* Work instructions:
Of all the lines in the records below, copy only those that contain the string "there".

Data extracts: Begin

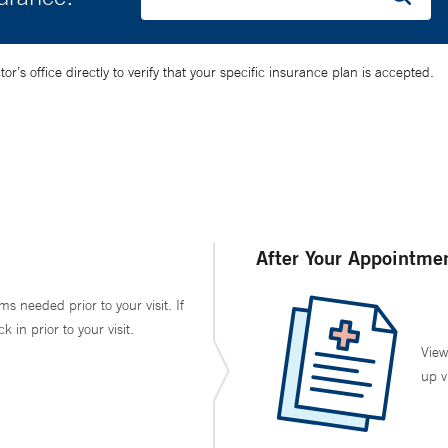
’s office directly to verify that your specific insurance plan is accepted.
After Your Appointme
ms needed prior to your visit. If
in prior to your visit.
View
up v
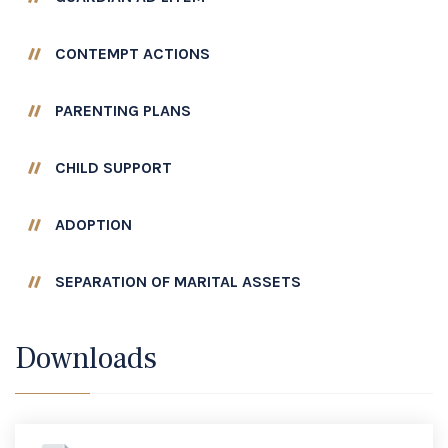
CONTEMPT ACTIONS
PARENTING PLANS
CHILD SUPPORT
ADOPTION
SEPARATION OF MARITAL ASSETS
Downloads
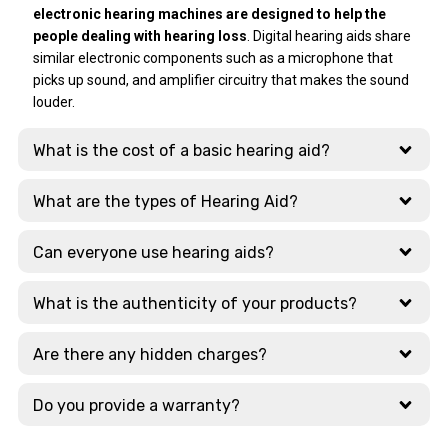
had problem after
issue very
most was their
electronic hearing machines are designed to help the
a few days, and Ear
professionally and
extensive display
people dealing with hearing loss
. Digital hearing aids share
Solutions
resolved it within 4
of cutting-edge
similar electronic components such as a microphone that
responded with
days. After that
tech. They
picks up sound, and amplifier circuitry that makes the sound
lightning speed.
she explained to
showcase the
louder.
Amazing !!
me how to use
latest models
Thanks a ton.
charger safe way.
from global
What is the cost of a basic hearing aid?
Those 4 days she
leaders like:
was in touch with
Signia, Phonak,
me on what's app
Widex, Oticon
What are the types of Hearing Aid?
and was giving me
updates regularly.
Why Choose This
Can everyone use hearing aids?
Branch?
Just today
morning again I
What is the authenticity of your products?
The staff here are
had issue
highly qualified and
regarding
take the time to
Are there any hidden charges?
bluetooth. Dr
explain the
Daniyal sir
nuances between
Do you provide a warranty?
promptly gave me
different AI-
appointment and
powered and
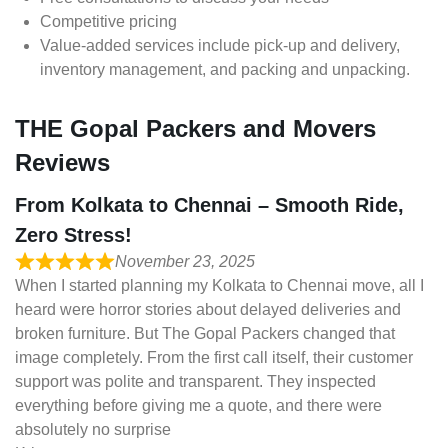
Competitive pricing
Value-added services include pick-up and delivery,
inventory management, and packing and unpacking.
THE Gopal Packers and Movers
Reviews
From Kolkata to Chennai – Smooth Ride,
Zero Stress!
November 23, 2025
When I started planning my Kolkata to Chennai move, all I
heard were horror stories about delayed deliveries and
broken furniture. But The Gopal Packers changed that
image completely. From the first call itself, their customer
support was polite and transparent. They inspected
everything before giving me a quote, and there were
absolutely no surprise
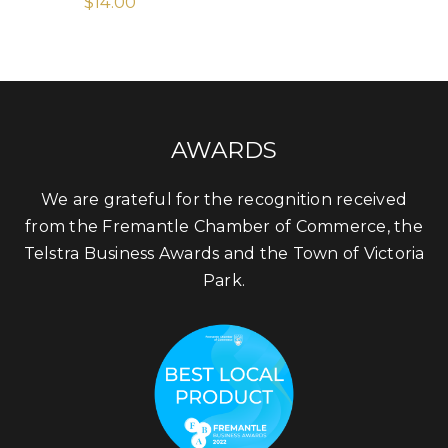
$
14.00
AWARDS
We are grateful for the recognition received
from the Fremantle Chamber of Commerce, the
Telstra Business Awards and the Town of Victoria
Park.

Data extracts: End

* Response for this exercise:
Are there any hidden charges?
everything before giving me a quote, and there were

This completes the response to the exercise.